══ Supplied data

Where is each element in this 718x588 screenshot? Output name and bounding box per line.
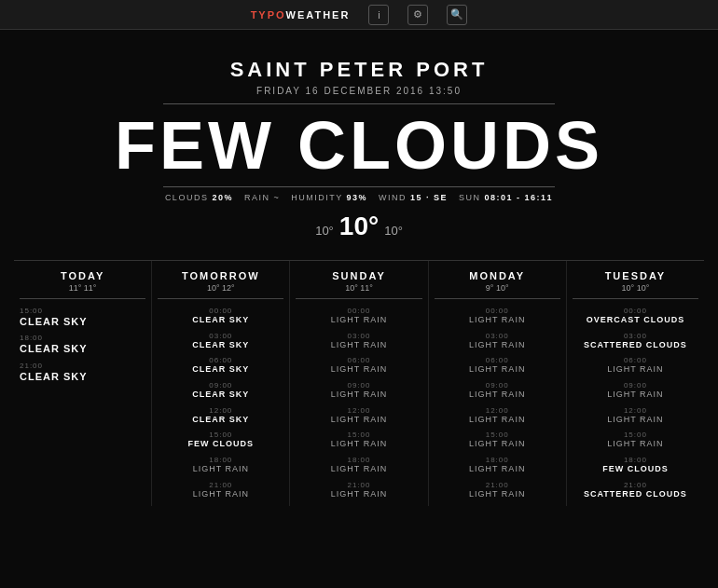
forecast-item: 15:00 CLEAR SKY (20, 307, 145, 328)
forecast-time: 00:00 (573, 307, 698, 315)
forecast-time: 12:00 (158, 406, 283, 415)
col-temps: 9° 10° (435, 283, 560, 293)
info-icon[interactable]: i (368, 5, 389, 25)
divider-top (163, 103, 555, 104)
forecast-time: 18:00 (296, 456, 421, 464)
forecast-item: 18:00 CLEAR SKY (20, 334, 145, 355)
forecast-condition: LIGHT RAIN (158, 489, 283, 500)
brand-logo: TYPOWEATHER (251, 9, 351, 21)
col-temps: 10° 11° (296, 283, 421, 293)
forecast-condition: LIGHT RAIN (435, 464, 560, 475)
temp-main: 10° (339, 212, 379, 241)
col-day: SUNDAY (296, 270, 421, 281)
forecast-grid: TODAY 11° 11° 15:00 CLEAR SKY 18:00 CLEA… (14, 260, 704, 506)
forecast-time: 09:00 (296, 381, 421, 390)
forecast-item: 03:00 CLEAR SKY (158, 332, 283, 351)
forecast-col-tuesday: TUESDAY 10° 10° 00:00 OVERCAST CLOUDS 03… (567, 261, 704, 506)
forecast-time: 06:00 (573, 356, 698, 364)
forecast-condition: LIGHT RAIN (573, 439, 698, 450)
forecast-condition: FEW CLOUDS (573, 464, 698, 475)
col-divider (158, 298, 283, 299)
forecast-item: 03:00 SCATTERED CLOUDS (573, 332, 698, 351)
forecast-condition: LIGHT RAIN (573, 364, 698, 376)
settings-icon[interactable]: ⚙ (407, 5, 428, 25)
col-divider (296, 298, 421, 299)
temperature-row: 10° 10° 10° (315, 212, 403, 241)
forecast-time: 03:00 (158, 332, 283, 340)
forecast-item: 06:00 LIGHT RAIN (573, 356, 698, 376)
forecast-time: 21:00 (296, 481, 421, 489)
forecast-col-tomorrow: TOMORROW 10° 12° 00:00 CLEAR SKY 03:00 C… (152, 261, 290, 506)
col-day: TODAY (20, 270, 145, 281)
col-divider (435, 298, 560, 299)
forecast-time: 21:00 (20, 362, 145, 370)
forecast-item: 06:00 CLEAR SKY (158, 356, 283, 376)
forecast-condition: CLEAR SKY (158, 340, 283, 351)
forecast-condition: LIGHT RAIN (573, 415, 698, 426)
col-day: MONDAY (435, 270, 560, 281)
forecast-condition: LIGHT RAIN (296, 340, 421, 351)
forecast-item: 18:00 LIGHT RAIN (435, 456, 560, 475)
search-icon[interactable]: 🔍 (447, 5, 467, 25)
forecast-time: 15:00 (296, 431, 421, 439)
forecast-time: 15:00 (573, 431, 698, 439)
forecast-item: 12:00 LIGHT RAIN (435, 406, 560, 426)
forecast-condition: SCATTERED CLOUDS (573, 489, 698, 500)
col-header: TODAY 11° 11° (20, 270, 145, 293)
forecast-time: 18:00 (435, 456, 560, 464)
forecast-item: 00:00 LIGHT RAIN (435, 307, 560, 326)
forecast-item: 03:00 LIGHT RAIN (296, 332, 421, 351)
forecast-item: 15:00 LIGHT RAIN (435, 431, 560, 450)
forecast-item: 09:00 LIGHT RAIN (296, 381, 421, 401)
forecast-condition: LIGHT RAIN (296, 315, 421, 326)
forecast-item: 21:00 LIGHT RAIN (296, 481, 421, 500)
forecast-item: 21:00 LIGHT RAIN (435, 481, 560, 500)
city-name: SAINT PETER PORT (230, 58, 489, 82)
forecast-time: 12:00 (435, 406, 560, 415)
forecast-item: 09:00 LIGHT RAIN (573, 381, 698, 401)
col-divider (20, 298, 145, 299)
forecast-time: 09:00 (158, 381, 283, 390)
forecast-condition: SCATTERED CLOUDS (573, 340, 698, 351)
topbar: TYPOWEATHER i ⚙ 🔍 (0, 0, 718, 30)
forecast-condition: CLEAR SKY (158, 390, 283, 401)
col-divider (573, 298, 698, 299)
main-content: SAINT PETER PORT FRIDAY 16 DECEMBER 2016… (0, 30, 718, 241)
forecast-item: 09:00 CLEAR SKY (158, 381, 283, 401)
forecast-item: 15:00 FEW CLOUDS (158, 431, 283, 450)
forecast-condition: LIGHT RAIN (435, 390, 560, 401)
forecast-time: 03:00 (573, 332, 698, 340)
forecast-condition: LIGHT RAIN (296, 489, 421, 500)
forecast-time: 15:00 (158, 431, 283, 439)
forecast-condition: CLEAR SKY (158, 315, 283, 326)
forecast-time: 06:00 (435, 356, 560, 364)
forecast-time: 00:00 (296, 307, 421, 315)
forecast-time: 18:00 (20, 334, 145, 342)
forecast-condition: CLEAR SKY (20, 370, 145, 383)
forecast-condition: LIGHT RAIN (435, 439, 560, 450)
forecast-item: 00:00 CLEAR SKY (158, 307, 283, 326)
forecast-condition: LIGHT RAIN (435, 415, 560, 426)
col-temps: 10° 12° (158, 283, 283, 293)
forecast-item: 15:00 LIGHT RAIN (573, 431, 698, 450)
forecast-time: 15:00 (20, 307, 145, 315)
temp-low: 10° (315, 224, 334, 238)
forecast-condition: OVERCAST CLOUDS (573, 315, 698, 326)
forecast-item: 21:00 CLEAR SKY (20, 362, 145, 383)
col-temps: 10° 10° (573, 283, 698, 293)
col-header: TUESDAY 10° 10° (573, 270, 698, 293)
forecast-item: 15:00 LIGHT RAIN (296, 431, 421, 450)
col-header: TOMORROW 10° 12° (158, 270, 283, 293)
temp-high: 10° (384, 224, 403, 238)
forecast-condition: CLEAR SKY (20, 342, 145, 355)
forecast-time: 09:00 (573, 381, 698, 390)
col-day: TOMORROW (158, 270, 283, 281)
forecast-time: 21:00 (573, 481, 698, 489)
forecast-condition: LIGHT RAIN (296, 415, 421, 426)
forecast-item: 18:00 LIGHT RAIN (296, 456, 421, 475)
forecast-time: 09:00 (435, 381, 560, 390)
forecast-condition: LIGHT RAIN (296, 390, 421, 401)
forecast-time: 06:00 (296, 356, 421, 364)
forecast-time: 12:00 (573, 406, 698, 415)
forecast-item: 09:00 LIGHT RAIN (435, 381, 560, 401)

════

**What to do:** Look through the entries above and list every line containing "temps".

**The answer:**
col-temps: 9° 10° (435, 283, 560, 293)
col-temps: 10° 11° (296, 283, 421, 293)
col-temps: 10° 12° (158, 283, 283, 293)
col-temps: 10° 10° (573, 283, 698, 293)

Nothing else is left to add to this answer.